The Tokyo Olympics will take place this summer after a year-long postponement, and as vaccinations continue to roll out worldwide, there are many questions. According to a plan mapped out by the International Olympic Committee (IOC), the International Paralympic Committee (IPC), the committee in charge of organizing Tokyo 2020, as well as the Tokyo and Japanese governments, athletes and officials participating in the Games will not need to be vaccinated. The IOC, however, is still encouraging countries that do wish to vaccinate their athletes ahead of the Games to take that course, and on May 6, it was announced that Pfizer and BioNTech agreed to donate doses of their mRNA vaccine to Olympic and Paralympic Games participants. Distribution will occur in participants’ home countries before they head to Japan, and ESPN reports that delivery begins this month.
“We are inviting the athletes and participating delegations of the upcoming Olympic and Paralympic Games to lead by example and accept the vaccine where and when possible,” IOC President Thomas Bach said in a statement. “By taking the vaccine, they can send a powerful message that vaccination is not only about personal health, but also about solidarity and consideration of the wellbeing of others in their communities.”
Rules for a safe Olympic and Paralympic Games are outlined in different “Playbooks” for groups such as members of the press, broadcasters, international federations, and athletes and officials. They were published initially in February and updated in April due to new strains of the COVID-19 virus and following further evaluation. Another update is set for June, and the Playbooks can be accessed online.
In the “Vaccines” section toward the end of each Playbook, it reads, “While we encourage everyone coming to Tokyo to get vaccinated if this is possible in line with the national immunization guidelines of your country, you will not be required to have received a vaccine in order to participate in the Games — and all of the rules outlined in this Playbook will apply, whether or not you have received the vaccine.”
At the US Olympic and Paralympic Committee’s Team USA Media Summit in April, some American athletes eyeing a spot in Tokyo spoke about getting vaccinated or having the option to do so. Simone Biles, for instance, told reporters at the time, “Once it’s my time, I would love to be vaccinated. And I think it’s good for athletes to become advocates for that, so we can stay safe and healthy.” Rose Hollermann from the US women’s wheelchair basketball team that is already qualified for Tokyo, spoke about having easy access to vaccines thanks to the USOPC.
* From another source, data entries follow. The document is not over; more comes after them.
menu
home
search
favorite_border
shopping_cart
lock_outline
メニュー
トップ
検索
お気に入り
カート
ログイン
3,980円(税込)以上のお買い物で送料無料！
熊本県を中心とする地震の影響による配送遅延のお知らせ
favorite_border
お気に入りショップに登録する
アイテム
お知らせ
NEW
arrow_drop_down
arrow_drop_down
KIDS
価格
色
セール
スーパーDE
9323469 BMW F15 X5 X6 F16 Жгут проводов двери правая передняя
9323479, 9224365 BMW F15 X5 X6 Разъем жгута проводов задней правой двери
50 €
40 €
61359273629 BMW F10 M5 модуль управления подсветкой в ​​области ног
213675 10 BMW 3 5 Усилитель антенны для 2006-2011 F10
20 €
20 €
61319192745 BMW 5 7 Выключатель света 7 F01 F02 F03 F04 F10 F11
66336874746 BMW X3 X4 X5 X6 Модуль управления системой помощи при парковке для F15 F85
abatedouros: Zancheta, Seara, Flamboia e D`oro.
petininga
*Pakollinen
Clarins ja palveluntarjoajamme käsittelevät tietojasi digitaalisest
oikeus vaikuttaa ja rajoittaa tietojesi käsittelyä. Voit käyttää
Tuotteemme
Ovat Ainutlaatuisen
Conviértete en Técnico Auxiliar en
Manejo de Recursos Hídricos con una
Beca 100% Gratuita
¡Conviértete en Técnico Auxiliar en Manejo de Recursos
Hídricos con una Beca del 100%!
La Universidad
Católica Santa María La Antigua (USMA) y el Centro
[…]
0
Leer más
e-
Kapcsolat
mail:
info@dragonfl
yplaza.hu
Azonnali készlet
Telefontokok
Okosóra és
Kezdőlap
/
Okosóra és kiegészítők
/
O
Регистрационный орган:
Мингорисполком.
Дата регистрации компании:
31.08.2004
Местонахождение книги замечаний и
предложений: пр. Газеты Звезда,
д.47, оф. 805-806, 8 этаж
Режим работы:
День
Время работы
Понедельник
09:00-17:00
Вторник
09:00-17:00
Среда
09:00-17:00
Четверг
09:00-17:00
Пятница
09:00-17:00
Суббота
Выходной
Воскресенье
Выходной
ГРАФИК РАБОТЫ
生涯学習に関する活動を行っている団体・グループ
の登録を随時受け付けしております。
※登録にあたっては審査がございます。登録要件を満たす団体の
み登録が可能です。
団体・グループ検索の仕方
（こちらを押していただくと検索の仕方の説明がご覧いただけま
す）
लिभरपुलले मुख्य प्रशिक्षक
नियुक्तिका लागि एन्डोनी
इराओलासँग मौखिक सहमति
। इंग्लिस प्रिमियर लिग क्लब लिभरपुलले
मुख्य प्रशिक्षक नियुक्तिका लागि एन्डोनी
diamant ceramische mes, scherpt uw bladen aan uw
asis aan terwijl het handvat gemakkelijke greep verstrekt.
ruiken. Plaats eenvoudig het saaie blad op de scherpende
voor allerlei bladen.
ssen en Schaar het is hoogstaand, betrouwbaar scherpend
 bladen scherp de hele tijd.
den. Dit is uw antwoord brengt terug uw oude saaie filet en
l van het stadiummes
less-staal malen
The rules outlined for those traveling for the Games include the basics: wearing a mask at all times except for when eating, training, competing, sleeping, or outside and socially distanced from others; limiting physical interactions; and practicing hand hygiene. Generally, participants will have to test negative for COVID-19 within 72 hours of their departure to Tokyo but take two tests total on two separate days within 96 hours of their flight to Japan. They should also expect another test upon arrival.
Athletes and those in close proximity with athletes should expect to be tested daily; others will be tested every day for three days after their arrival, then regularly after that based on their contact with athletes. All participants must also get tested and isolate if they experience symptoms once there, as well as keep track of their health daily in designated smartphone apps. Temperature checks will be administered each time a person enters an Olympic or Paralympic venue. The most up-to-date Playbook for athletes and officials can be found here.
This summer’s Tokyo Games are set to take place from July 23 to Aug. 8, and the Paralympic Games are set to be held from Aug. 24 to Sept. 5.